Each and every line below goes into your answer unchanged, but leave out the images.

[Saved entries]
########
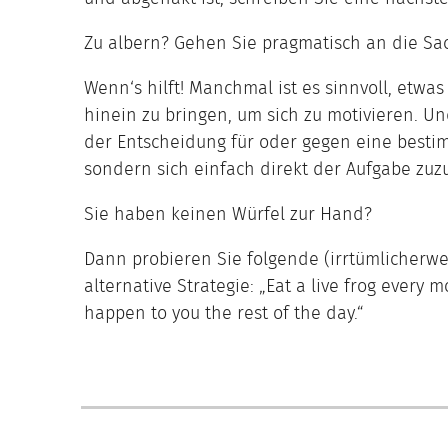
Zu albern? Gehen Sie pragmatisch an die Sa
Wenn‘s hilft! Manchmal ist es sinnvoll, etwas
hinein zu bringen, um sich zu motivieren. Und 
der Entscheidung für oder gegen eine besti
sondern sich einfach direkt der Aufgabe zuzu
Sie haben keinen Würfel zur Hand?
Dann probieren Sie folgende (irrtümlicherw
alternative Strategie: „Eat a live frog every 
happen to you the rest of the day.“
########
TASK SOLUTION:
Zu albern? Gehen Sie pragmatisch an die Sa
Wenn‘s hilft! Manchmal ist es sinnvoll, etwas
hinein zu bringen, um sich zu motivieren. Und 
der Entscheidung für oder gegen eine besti
sondern sich einfach direkt der Aufgabe zuzu
Sie haben keinen Würfel zur Hand?
Dann probieren Sie folgende (irrtümlicherw
alternative Strategie: „Eat a live frog every 
happen to you the rest of the day.“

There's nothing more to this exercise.